DATASET EXTRACT:
== Segment start ==

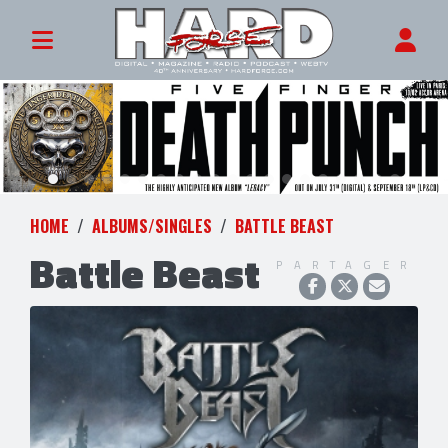
HOME
ALBUMS/SINGLES
BATTLE BEAST
Battle Beast
PARTAGER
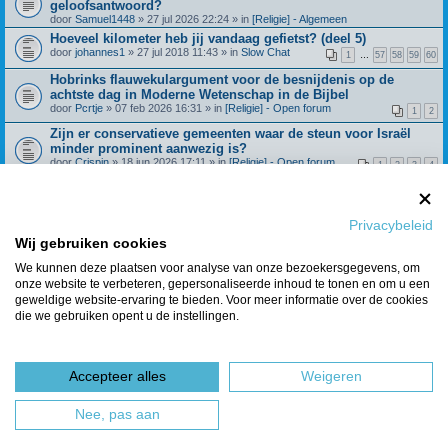
geloofsantwoord?
door
Samuel1448
» 27 jul 2026 22:24 » in
[Religie] - Algemeen
Hoeveel kilometer heb jij vandaag gefietst? (deel 5)
door
johannes1
» 27 jul 2018 11:43 » in
Slow Chat
1
…
57
58
59
60
Hobrinks flauwekulargument voor de besnijdenis op de
achtste dag in Moderne Wetenschap in de Bijbel
door
Pcrtje
» 07 feb 2026 16:31 » in
[Religie] - Open forum
1
2
Zijn er conservatieve gemeenten waar de steun voor Israël
minder prominent aanwezig is?
door
Crispin
» 18 jun 2026 17:11 » in
[Religie] - Open forum
1
2
3
4
Beroepingswerk binnen Refoland (deel 4)
door
Spreeuw
» 31 dec 2021 09:27 » in
[Religie] -
1
…
42
43
44
45
Algemeen
Privacybeleid
Wat geloof je over de dochter van Jefta? Richteren 11:29
Wij gebruiken cookies
door
Huisje_op_de_hei
» 28 feb 2025 15:21 » in
[Religie] - Open
1
2
3
4
forum
We kunnen deze plaatsen voor analyse van onze bezoekersgegevens, om
onze website te verbeteren, gepersonaliseerde inhoud te tonen en om u een
Berichten van vorige weergeven
geweldige website-ervaring te bieden. Voor meer informatie over de cookies
die we gebruiken opent u de instellingen.
Er zijn 7 resultaten gevonden • Pagina
1
van
1
Ga naar
Accepteer alles
Weigeren
Forumoverzicht
Het team
Nee, pas aan
Powered by
phpBB
® Forum Software © phpBB Limited
Nederlandse vertaling door
phpBBservice.nl
&
phpBB.nl
.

== Segment end ==

INSTRUCTIONS TO FOLLOW: Output the lines of the data exactly, starting at the first and ending with the line that has "Berichten van vorige weergeven". Pictures are not part of it.

ANSWER AREA:
HOME
ALBUMS/SINGLES
BATTLE BEAST
Battle Beast
PARTAGER
geloofsantwoord?
door
Samuel1448
» 27 jul 2026 22:24 » in
[Religie] - Algemeen
Hoeveel kilometer heb jij vandaag gefietst? (deel 5)
door
johannes1
» 27 jul 2018 11:43 » in
Slow Chat
1
…
57
58
59
60
Hobrinks flauwekulargument voor de besnijdenis op de
achtste dag in Moderne Wetenschap in de Bijbel
door
Pcrtje
» 07 feb 2026 16:31 » in
[Religie] - Open forum
1
2
Zijn er conservatieve gemeenten waar de steun voor Israël
minder prominent aanwezig is?
door
Crispin
» 18 jun 2026 17:11 » in
[Religie] - Open forum
1
2
3
4
Beroepingswerk binnen Refoland (deel 4)
door
Spreeuw
» 31 dec 2021 09:27 » in
[Religie] -
1
…
42
43
44
45
Algemeen
Privacybeleid
Wat geloof je over de dochter van Jefta? Richteren 11:29
Wij gebruiken cookies
door
Huisje_op_de_hei
» 28 feb 2025 15:21 » in
[Religie] - Open
1
2
3
4
forum
We kunnen deze plaatsen voor analyse van onze bezoekersgegevens, om
onze website te verbeteren, gepersonaliseerde inhoud te tonen en om u een
Berichten van vorige weergeven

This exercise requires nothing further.